In the past I have written about what a microservice architecture looks like and some of the tradeoffs that come with it. One of the biggest gains this architecture brings you is the ability for many people to be working on different projects at the same time. Inevitably the services you are writing will be used or you may need to consume someone else’s API to get your work done.
This is easy right?
Let us assume you need to write an API for another team. You will sit down, write out the spec on a ticket and you are off be off. It will have the following fields:
Sit down, write tests, then code (yes TDD!), and it’s done. Pull request up. Approved. Deployed.
Meanwhile the "consumer" is writing their client code based on what you put on the ticket. They have everything stubbed out in their tests and eagerly awaiting the "producer" to deploy their code. The API ticket is marked as deployed. Lets see how it runs.

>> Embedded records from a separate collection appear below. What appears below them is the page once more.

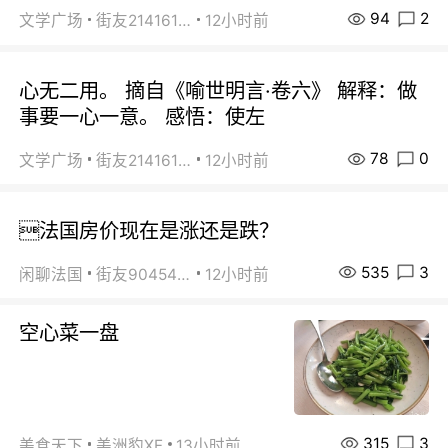
94
2
文学广场
街友21416156
12小时前
心无二用。 摘自《喻世明言·卷六》 解释：做
事要一心一意。 感悟：使左
78
0
文学广场
街友21416156
12小时前
法国房价现在是涨还是跌？
535
3
闲聊法国
街友90454511
12小时前
空心菜一盘
315
3
美食天下
美洲豹XF
13小时前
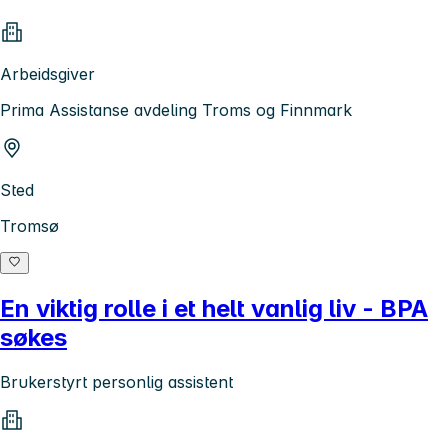
Arbeidsgiver
Prima Assistanse avdeling Troms og Finnmark
Sted
Tromsø
En viktig rolle i et helt vanlig liv - BPA
søkes
Brukerstyrt personlig assistent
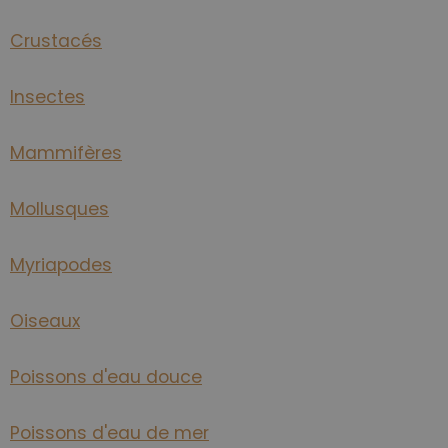
Crustacés
Insectes
Mammifères
Mollusques
Myriapodes
Oiseaux
Poissons d'eau douce
Poissons d'eau de mer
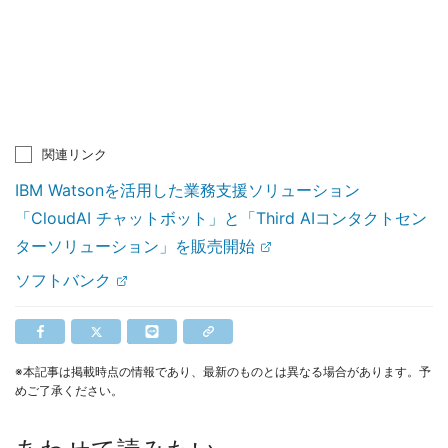
関連リンク
IBM Watsonを活用した業務支援ソリューション
「CloudAI チャットボット」と「Third AIコンタクトセン
ターソリューション」を販売開始
ソフトバンク
※本記事は掲載時点の情報であり、最新のものとは異なる場合があります。予
めご了承ください。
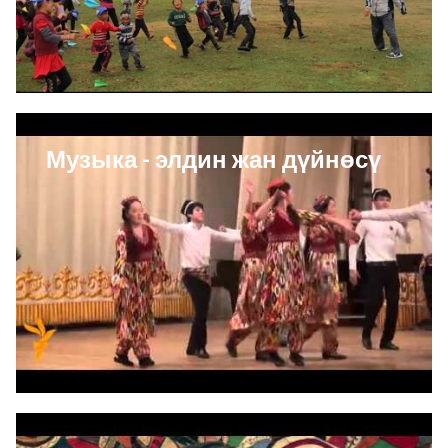
Музыка - элдин жан дүйнөсү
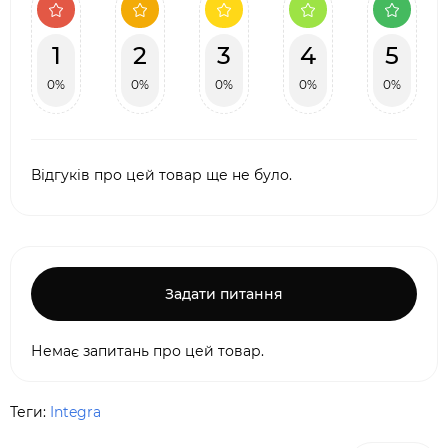
1
2
3
4
5
0%
0%
0%
0%
0%
Відгуків про цей товар ще не було.
Задати питання
Немає запитань про цей товар.
Теги:
Integra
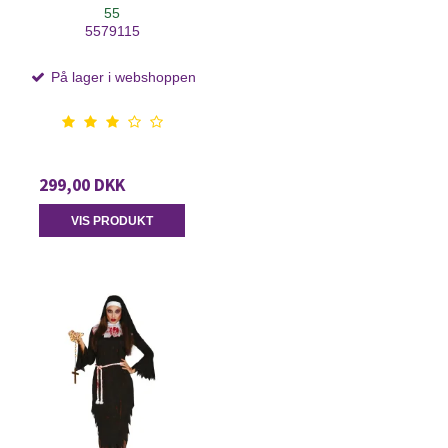
55
5579115
På lager i webshoppen
299,00 DKK
VIS PRODUKT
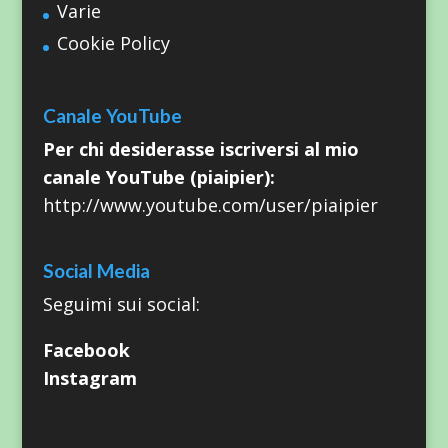
Varie
Cookie Policy
Canale YouTube
Per chi desiderasse iscriversi al mio
canale YouTube (piaipier):
http://www.youtube.com/user/piaipier
Social Media
Seguimi sui social:
Facebook
Instagram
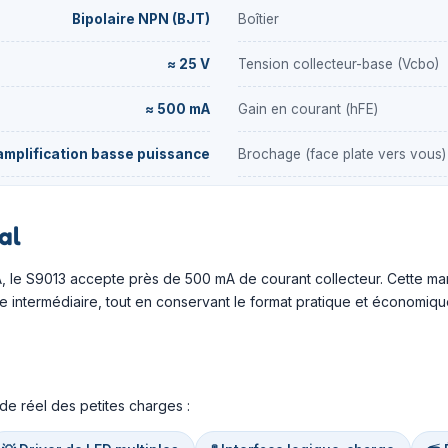
Bipolaire NPN (BJT)
Boîtier
≈ 25 V
Tension collecteur-base (Vcbo)
≈ 500 mA
Gain en courant (hFE)
mplification basse puissance
Brochage (face plate vers vous)
al
 le S9013 accepte près de 500 mA de courant collecteur. Cette ma
ce intermédiaire, tout en conservant le format pratique et économiqu
nde réel des petites charges :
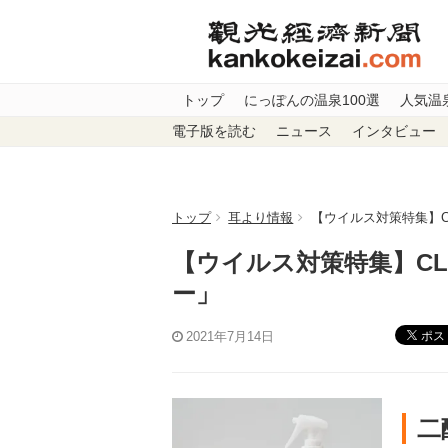
トップ
にっぽんの温泉100選
人気温
電子版を読む
ニュース
インタビュー
トップ
耳より情報
【ウイルス対策特集】C
【ウイルス対策特集】CL
ー」
ポス
2021年7月14日
二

400 - Bad Request. It doesn’t work.
Let’s take a look at the API spec again:
- Id - Was this a number? String? UUID?
- Name - What will this look like? All caps?
- Description - Can this be null? What about length?
- Created - Formatted string or unix time?
- Deleted - Same
- Version - Can this be null?
Looking at it now there may have been questions at the onset when writing this spec which could have prevented an error from occurring. But looking at this from a higher level you can see that the issue here was lack of communication and detail on the part of the "producer" and bad assumptions by the "consumer". Both parties had done development and written passing tests and yet there was still the error when it went live. Could this have been communicated through something other than a ticket or a document?
Let’s assume there is an existing API that a team supports. A ticket comes across that says, “Remove Version Field From Resource”. A team member grabs it and it is done in a matter of minutes.
Pull Request up. Approved. Deployed. Easy. Lunch.
After lunch the Reporting Slack channel is blowing up. “Why are the APIs failing?” “Why do we see 400s?”
Then someone sees that a ticket was deployed around removing a field. A whole afternoon's worth of work was lost putting out a fire. Guess the ticket was not so easy after all?
Once an endpoint is made public there always needs to be an assumption that someone is using it and therefore backwards compatibility needs to present to ensure we don’t cause failures on other teams. If a resource needs change for a big reason other teams will then need to understand the endpoint is going to be deprecated and need to change.
Versioning is a common strategy to make sure these kinds of issues don’t occur but maintaining and supporting so many endpoints is prone to problems as your code base grows. So is there an easy way to tell if you are going to break someone else's code before you deploy?
Consumer Driven Contracts
So in the previous two examples we saw common issues that occur when developing microservices. They fall into two categories, the first being the lack of a contract and the second is a violation of the contract. By contract we simply mean an agreed upon payload and endpoint between APIs.
“But you said this was the issue in the first example!” you might be thinking and you’re right. Notes on a ticket doesn’t really constitute a full contract (more of an agreement). If in real life you break a contract there is some sort of penalty associated with the violation. For the contract to be strong it needs to be detailed and maybe address edge cases and basic use cases.
So how do you penalize a developer for breaking a contract? Escalate it to management? Publicly shame them? Make them buy you a beer? All of those options seem very… personal and wouldn’t build for good team relationships (except maybe the beer). What about a test?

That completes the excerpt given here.